Records follow. Select each line holding "ブレット".

[Data entries]
------------------------
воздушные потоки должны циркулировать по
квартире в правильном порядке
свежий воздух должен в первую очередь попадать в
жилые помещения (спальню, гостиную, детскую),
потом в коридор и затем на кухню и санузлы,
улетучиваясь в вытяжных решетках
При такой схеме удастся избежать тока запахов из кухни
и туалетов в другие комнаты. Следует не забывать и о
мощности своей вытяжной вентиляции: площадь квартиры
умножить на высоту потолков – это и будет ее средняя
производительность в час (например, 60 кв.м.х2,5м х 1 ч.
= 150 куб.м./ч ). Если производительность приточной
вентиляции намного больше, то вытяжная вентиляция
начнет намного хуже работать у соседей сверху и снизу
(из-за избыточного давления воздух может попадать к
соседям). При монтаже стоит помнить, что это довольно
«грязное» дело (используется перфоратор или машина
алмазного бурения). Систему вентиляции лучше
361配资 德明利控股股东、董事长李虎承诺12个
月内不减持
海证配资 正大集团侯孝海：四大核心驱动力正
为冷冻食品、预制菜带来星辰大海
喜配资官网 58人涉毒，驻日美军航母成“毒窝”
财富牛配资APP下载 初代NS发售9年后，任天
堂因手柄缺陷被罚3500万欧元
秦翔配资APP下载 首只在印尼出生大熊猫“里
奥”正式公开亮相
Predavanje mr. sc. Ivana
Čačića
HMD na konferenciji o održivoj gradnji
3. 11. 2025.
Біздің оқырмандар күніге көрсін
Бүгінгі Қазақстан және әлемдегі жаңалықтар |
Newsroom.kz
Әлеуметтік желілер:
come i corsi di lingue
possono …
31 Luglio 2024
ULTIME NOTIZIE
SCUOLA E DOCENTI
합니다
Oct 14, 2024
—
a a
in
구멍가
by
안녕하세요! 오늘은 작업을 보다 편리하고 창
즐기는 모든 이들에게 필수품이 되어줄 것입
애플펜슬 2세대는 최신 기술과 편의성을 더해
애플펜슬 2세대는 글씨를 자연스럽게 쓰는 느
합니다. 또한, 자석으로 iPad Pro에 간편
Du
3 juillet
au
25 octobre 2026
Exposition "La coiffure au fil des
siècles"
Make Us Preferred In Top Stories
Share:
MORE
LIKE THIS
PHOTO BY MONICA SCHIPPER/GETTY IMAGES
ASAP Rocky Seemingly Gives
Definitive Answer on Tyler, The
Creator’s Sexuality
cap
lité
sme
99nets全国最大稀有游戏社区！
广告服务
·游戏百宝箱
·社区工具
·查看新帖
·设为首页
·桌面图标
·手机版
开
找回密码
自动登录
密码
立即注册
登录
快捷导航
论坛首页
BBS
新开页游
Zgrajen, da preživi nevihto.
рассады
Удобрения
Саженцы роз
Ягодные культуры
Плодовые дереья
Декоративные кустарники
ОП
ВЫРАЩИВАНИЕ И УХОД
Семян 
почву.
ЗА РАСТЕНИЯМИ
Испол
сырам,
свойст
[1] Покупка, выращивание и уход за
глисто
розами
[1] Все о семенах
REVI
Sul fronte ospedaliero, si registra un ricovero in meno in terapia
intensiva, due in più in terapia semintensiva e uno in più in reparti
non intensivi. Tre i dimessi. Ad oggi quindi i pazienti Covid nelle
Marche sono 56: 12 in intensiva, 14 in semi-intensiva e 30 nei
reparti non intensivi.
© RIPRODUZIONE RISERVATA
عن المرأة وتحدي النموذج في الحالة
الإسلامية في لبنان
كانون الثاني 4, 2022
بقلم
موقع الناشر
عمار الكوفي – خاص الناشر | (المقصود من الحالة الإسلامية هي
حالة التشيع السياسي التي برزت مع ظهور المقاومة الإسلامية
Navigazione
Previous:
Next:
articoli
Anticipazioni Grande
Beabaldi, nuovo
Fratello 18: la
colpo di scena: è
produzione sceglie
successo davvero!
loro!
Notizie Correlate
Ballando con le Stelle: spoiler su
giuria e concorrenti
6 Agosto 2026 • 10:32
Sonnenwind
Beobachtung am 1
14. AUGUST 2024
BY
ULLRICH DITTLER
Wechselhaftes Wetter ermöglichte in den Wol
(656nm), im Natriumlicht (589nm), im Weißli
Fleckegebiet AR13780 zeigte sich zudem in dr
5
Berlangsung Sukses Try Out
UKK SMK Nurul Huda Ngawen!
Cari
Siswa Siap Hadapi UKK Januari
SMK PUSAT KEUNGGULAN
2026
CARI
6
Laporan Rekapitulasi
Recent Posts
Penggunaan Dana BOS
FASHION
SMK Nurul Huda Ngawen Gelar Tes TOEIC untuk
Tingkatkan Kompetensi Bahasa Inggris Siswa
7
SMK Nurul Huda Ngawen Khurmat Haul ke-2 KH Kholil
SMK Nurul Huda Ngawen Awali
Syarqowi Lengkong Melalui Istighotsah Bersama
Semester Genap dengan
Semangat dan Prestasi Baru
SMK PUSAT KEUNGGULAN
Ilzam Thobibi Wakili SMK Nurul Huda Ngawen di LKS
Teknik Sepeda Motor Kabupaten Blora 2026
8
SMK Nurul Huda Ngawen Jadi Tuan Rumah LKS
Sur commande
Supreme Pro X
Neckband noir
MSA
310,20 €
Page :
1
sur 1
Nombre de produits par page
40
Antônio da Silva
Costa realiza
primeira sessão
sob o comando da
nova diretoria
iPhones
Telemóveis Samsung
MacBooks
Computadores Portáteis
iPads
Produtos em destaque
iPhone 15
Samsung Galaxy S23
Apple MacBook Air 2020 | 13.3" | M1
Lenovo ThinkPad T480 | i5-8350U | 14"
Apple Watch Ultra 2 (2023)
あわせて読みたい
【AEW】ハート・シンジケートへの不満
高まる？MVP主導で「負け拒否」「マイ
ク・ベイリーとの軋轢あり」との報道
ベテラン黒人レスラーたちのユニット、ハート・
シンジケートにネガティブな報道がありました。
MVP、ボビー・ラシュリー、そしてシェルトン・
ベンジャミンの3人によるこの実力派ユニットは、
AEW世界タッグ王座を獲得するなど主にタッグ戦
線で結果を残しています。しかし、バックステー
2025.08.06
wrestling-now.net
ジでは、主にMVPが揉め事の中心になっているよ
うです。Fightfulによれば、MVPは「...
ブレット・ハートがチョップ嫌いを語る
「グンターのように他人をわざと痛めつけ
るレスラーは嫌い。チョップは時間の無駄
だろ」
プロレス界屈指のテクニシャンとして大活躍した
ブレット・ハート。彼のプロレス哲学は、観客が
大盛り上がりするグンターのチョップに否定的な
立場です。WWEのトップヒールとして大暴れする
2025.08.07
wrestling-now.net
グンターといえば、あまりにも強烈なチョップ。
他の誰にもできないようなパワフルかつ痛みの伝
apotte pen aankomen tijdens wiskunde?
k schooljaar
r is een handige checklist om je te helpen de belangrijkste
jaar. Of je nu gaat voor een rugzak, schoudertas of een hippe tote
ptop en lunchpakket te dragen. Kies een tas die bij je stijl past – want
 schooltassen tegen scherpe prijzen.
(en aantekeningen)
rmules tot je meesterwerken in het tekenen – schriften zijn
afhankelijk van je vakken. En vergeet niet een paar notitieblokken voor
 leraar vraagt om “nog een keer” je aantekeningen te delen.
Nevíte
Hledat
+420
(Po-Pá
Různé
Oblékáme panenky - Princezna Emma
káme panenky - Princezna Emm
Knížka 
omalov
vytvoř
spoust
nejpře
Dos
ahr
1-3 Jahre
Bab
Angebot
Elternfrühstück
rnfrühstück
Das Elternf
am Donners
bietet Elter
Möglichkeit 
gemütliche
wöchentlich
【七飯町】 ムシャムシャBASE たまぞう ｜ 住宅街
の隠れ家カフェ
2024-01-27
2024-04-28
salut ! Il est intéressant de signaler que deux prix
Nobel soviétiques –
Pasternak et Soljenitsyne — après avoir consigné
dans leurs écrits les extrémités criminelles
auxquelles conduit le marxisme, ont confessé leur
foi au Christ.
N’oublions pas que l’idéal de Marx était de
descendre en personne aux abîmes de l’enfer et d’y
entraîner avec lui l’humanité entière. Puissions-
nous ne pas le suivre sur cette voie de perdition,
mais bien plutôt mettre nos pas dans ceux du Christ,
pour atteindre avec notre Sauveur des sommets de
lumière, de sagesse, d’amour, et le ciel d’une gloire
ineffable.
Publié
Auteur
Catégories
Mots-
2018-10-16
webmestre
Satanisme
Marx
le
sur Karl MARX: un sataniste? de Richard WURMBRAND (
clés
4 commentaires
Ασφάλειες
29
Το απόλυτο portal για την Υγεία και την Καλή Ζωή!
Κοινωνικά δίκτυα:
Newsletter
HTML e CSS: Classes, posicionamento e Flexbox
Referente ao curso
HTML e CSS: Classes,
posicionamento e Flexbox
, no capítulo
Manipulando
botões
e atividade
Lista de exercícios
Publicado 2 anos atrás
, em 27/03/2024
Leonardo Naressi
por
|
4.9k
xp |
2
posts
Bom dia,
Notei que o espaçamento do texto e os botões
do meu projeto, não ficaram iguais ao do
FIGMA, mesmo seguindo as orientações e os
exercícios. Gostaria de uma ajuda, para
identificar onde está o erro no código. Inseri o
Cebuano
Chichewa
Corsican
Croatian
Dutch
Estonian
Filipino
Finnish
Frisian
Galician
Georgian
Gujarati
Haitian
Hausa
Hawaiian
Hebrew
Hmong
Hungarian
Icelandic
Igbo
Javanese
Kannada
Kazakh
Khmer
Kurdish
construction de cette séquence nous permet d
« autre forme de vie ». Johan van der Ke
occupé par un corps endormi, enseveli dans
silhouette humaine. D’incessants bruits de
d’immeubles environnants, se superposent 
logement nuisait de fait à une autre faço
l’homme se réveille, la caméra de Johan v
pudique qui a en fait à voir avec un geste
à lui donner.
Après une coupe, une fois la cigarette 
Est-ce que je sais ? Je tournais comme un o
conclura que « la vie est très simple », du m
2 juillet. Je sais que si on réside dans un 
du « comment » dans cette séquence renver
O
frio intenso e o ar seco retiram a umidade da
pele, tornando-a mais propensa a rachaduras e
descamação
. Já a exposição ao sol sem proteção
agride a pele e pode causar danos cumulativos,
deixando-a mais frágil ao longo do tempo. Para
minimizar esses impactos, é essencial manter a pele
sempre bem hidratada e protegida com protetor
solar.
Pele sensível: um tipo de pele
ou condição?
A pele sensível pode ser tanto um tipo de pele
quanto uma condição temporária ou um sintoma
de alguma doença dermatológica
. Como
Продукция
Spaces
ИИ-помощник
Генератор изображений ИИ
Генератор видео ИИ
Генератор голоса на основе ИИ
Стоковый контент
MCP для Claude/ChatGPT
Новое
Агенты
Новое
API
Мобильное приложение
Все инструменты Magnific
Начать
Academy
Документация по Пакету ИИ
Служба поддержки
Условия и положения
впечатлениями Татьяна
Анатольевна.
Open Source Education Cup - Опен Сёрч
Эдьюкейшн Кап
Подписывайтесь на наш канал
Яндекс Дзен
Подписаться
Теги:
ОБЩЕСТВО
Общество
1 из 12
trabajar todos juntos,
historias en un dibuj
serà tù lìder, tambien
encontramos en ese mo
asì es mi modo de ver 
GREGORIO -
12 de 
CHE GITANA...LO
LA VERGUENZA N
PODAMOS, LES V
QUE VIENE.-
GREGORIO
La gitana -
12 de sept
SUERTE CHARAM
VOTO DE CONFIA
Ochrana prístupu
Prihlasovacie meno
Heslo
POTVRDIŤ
------------------------
Exercise output =
ブレット・ハートがチョップ嫌いを語る
ブレット・ハート。彼のプロレス哲学は、観客が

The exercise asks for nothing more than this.